* **The task**
Take the records below from their first line to the line with "anyone who values", and restate those lines word for word.

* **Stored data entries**
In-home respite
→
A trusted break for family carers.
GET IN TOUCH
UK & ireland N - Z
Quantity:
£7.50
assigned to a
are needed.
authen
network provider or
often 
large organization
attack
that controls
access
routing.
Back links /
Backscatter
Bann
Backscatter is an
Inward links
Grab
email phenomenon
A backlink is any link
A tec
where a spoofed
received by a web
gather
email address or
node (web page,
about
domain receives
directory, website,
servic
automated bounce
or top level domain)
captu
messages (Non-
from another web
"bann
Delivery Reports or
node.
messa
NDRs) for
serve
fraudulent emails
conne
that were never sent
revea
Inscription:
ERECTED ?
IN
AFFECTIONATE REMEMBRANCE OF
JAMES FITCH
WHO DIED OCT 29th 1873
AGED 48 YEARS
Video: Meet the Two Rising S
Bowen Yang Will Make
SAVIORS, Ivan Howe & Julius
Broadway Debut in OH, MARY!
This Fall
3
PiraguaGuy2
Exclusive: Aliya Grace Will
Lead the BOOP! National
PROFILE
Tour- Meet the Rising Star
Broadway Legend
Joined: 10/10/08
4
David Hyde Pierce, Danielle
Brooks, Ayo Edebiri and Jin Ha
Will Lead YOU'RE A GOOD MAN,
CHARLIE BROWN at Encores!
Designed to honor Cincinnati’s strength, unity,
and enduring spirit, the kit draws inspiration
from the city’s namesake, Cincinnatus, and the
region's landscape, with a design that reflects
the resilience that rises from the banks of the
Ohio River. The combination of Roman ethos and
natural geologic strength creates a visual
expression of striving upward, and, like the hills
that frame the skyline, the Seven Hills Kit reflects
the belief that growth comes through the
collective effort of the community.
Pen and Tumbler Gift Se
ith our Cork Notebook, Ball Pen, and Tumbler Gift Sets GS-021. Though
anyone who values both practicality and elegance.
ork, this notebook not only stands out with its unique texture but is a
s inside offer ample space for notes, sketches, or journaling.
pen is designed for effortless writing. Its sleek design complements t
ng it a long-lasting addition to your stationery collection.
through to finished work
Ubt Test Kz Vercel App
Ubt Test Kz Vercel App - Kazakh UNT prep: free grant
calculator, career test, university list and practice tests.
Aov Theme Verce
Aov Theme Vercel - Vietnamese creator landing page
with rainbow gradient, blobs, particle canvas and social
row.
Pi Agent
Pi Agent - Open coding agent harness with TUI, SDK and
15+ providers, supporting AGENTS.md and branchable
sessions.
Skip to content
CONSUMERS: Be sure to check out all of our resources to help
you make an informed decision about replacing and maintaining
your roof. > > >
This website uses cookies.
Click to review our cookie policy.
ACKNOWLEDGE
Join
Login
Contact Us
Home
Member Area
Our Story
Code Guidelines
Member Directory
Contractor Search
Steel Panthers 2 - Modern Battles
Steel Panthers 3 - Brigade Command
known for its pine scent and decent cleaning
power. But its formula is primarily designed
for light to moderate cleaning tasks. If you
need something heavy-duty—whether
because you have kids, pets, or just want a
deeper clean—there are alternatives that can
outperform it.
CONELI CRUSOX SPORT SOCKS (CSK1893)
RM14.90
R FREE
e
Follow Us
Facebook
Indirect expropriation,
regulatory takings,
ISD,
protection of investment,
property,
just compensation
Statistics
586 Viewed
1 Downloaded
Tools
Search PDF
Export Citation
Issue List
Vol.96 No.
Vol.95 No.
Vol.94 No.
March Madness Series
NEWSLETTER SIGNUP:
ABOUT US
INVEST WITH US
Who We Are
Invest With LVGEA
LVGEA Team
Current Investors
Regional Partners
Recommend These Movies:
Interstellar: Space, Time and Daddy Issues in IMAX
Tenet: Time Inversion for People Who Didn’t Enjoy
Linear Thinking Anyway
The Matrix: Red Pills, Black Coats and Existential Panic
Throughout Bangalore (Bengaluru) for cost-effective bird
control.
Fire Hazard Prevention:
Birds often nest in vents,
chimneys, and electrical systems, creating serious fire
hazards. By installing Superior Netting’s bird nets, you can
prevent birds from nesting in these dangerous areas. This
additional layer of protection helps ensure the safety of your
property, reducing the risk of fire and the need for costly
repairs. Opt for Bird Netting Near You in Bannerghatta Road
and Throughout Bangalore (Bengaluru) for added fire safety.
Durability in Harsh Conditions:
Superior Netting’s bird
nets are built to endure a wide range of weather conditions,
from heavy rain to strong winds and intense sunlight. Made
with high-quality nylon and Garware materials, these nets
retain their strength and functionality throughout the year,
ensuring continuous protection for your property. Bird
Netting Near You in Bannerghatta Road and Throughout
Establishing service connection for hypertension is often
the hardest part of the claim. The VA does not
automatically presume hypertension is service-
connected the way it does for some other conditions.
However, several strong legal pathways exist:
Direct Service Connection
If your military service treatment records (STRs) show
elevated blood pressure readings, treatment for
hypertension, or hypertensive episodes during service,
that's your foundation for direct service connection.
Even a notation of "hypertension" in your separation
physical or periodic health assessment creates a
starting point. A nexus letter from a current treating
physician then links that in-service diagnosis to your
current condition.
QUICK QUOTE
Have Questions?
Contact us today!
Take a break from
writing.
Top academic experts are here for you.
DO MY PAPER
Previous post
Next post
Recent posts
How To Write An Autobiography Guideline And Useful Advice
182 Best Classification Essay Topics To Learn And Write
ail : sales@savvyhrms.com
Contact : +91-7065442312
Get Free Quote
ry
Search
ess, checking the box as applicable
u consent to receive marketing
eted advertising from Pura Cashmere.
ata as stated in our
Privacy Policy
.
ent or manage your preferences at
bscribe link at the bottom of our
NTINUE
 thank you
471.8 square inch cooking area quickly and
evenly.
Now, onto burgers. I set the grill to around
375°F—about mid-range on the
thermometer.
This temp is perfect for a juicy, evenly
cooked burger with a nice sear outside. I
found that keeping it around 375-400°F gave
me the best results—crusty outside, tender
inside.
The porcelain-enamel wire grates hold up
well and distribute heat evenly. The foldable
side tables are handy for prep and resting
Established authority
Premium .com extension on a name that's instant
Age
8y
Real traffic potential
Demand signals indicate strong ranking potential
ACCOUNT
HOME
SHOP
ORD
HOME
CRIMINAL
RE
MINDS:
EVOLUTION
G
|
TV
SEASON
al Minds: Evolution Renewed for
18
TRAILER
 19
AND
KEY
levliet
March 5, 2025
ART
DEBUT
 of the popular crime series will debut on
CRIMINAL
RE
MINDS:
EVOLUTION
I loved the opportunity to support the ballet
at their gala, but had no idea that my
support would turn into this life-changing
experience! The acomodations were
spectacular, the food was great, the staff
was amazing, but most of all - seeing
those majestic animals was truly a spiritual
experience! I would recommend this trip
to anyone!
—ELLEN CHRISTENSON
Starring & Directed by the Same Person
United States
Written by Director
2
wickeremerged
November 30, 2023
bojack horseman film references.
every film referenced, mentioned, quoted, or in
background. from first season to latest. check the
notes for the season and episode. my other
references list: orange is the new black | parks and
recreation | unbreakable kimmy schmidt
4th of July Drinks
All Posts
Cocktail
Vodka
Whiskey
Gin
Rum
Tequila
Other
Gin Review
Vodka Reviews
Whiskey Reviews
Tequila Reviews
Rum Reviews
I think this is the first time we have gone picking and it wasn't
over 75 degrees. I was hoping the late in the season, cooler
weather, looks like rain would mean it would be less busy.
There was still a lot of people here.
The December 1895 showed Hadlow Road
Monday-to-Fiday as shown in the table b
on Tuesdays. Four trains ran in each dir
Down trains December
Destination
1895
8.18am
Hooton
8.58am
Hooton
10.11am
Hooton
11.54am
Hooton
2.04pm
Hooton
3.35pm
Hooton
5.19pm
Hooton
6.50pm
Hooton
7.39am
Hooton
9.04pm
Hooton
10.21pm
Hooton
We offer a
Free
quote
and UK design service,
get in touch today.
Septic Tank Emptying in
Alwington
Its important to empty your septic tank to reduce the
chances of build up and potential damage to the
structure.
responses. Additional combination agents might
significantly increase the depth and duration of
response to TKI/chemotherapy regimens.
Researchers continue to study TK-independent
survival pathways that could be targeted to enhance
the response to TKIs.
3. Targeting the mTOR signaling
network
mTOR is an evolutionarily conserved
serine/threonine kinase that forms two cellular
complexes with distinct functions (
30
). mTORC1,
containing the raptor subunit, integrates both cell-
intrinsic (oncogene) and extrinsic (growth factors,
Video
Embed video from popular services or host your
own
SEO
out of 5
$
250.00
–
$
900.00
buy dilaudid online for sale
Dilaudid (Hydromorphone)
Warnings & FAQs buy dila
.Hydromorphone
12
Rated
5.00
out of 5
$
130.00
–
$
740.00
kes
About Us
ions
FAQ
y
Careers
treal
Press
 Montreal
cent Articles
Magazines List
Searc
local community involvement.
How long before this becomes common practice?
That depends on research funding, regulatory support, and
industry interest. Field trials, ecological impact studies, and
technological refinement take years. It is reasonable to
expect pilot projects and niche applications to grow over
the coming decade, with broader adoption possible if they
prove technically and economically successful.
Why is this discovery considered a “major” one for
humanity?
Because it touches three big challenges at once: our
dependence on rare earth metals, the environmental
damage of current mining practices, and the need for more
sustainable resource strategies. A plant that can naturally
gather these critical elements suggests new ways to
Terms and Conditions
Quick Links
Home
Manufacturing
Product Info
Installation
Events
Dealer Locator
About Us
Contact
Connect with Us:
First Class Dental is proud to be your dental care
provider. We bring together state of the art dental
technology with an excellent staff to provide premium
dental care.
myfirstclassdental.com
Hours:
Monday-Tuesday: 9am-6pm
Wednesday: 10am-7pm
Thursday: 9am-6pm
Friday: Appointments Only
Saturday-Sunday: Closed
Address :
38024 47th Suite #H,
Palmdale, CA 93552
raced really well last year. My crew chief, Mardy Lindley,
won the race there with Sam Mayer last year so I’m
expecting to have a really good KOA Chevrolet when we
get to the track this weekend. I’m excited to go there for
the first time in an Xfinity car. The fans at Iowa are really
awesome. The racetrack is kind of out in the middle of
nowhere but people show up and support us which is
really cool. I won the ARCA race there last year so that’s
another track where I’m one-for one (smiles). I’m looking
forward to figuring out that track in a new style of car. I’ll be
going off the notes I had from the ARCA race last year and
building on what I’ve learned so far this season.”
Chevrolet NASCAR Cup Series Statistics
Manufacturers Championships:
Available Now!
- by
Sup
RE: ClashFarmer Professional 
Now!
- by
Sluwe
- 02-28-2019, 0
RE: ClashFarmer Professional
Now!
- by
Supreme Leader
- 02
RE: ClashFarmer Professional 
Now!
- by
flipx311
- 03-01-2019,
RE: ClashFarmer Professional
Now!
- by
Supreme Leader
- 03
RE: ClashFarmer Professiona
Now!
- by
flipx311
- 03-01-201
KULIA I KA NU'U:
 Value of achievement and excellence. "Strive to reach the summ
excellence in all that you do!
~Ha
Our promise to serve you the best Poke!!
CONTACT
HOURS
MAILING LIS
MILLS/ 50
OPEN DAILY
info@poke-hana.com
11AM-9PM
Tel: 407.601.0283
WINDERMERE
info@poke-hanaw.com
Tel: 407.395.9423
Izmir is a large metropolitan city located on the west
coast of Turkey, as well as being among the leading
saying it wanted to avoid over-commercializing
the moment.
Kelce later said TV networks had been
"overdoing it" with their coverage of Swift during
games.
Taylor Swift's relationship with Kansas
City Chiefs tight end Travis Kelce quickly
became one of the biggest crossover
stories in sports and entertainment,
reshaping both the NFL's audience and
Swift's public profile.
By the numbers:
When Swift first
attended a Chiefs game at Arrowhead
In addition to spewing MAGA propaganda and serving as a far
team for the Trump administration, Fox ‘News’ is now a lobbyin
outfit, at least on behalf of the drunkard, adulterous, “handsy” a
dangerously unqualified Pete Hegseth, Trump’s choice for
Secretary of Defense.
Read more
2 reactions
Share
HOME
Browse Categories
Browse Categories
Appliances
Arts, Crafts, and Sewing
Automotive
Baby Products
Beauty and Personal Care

* **Task solution**
In-home respite
→
A trusted break for family carers.
GET IN TOUCH
UK & ireland N - Z
Quantity:
£7.50
assigned to a
are needed.
authen
network provider or
often 
large organization
attack
that controls
access
routing.
Back links /
Backscatter
Bann
Backscatter is an
Inward links
Grab
email phenomenon
A backlink is any link
A tec
where a spoofed
received by a web
gather
email address or
node (web page,
about
domain receives
directory, website,
servic
automated bounce
or top level domain)
captu
messages (Non-
from another web
"bann
Delivery Reports or
node.
messa
NDRs) for
serve
fraudulent emails
conne
that were never sent
revea
Inscription:
ERECTED ?
IN
AFFECTIONATE REMEMBRANCE OF
JAMES FITCH
WHO DIED OCT 29th 1873
AGED 48 YEARS
Video: Meet the Two Rising S
Bowen Yang Will Make
SAVIORS, Ivan Howe & Julius
Broadway Debut in OH, MARY!
This Fall
3
PiraguaGuy2
Exclusive: Aliya Grace Will
Lead the BOOP! National
PROFILE
Tour- Meet the Rising Star
Broadway Legend
Joined: 10/10/08
4
David Hyde Pierce, Danielle
Brooks, Ayo Edebiri and Jin Ha
Will Lead YOU'RE A GOOD MAN,
CHARLIE BROWN at Encores!
Designed to honor Cincinnati’s strength, unity,
and enduring spirit, the kit draws inspiration
from the city’s namesake, Cincinnatus, and the
region's landscape, with a design that reflects
the resilience that rises from the banks of the
Ohio River. The combination of Roman ethos and
natural geologic strength creates a visual
expression of striving upward, and, like the hills
that frame the skyline, the Seven Hills Kit reflects
the belief that growth comes through the
collective effort of the community.
Pen and Tumbler Gift Se
ith our Cork Notebook, Ball Pen, and Tumbler Gift Sets GS-021. Though
anyone who values both practicality and elegance.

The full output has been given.